[Saved entries]

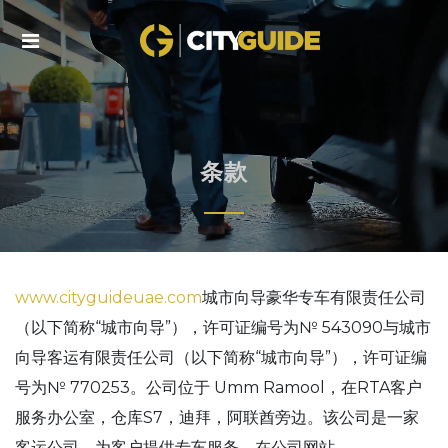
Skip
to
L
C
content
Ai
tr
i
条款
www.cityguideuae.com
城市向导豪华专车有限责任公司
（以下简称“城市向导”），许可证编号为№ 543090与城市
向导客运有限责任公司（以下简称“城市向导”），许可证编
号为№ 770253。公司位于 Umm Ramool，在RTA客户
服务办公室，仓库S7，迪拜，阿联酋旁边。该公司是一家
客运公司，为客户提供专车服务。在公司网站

==

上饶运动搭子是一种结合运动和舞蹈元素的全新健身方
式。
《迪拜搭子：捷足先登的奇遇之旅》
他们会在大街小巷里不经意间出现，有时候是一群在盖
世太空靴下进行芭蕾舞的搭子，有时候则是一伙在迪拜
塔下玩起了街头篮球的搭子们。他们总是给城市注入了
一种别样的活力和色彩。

==

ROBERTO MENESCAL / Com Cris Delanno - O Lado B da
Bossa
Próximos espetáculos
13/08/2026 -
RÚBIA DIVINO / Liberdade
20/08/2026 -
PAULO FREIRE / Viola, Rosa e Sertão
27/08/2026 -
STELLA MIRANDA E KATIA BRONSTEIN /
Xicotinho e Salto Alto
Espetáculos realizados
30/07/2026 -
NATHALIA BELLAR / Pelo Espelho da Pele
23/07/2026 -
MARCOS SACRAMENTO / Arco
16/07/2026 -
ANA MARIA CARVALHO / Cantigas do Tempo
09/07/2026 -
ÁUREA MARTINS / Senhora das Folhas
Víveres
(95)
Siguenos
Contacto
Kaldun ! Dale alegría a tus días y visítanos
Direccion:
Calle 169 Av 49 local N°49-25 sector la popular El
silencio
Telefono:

#### Aim of the exercise
Scan the entries for the word "以下简称". Report each line that has it.

#### Output below
（以下简称“城市向导”），许可证编号为№ 543090与城市
向导客运有限责任公司（以下简称“城市向导”），许可证编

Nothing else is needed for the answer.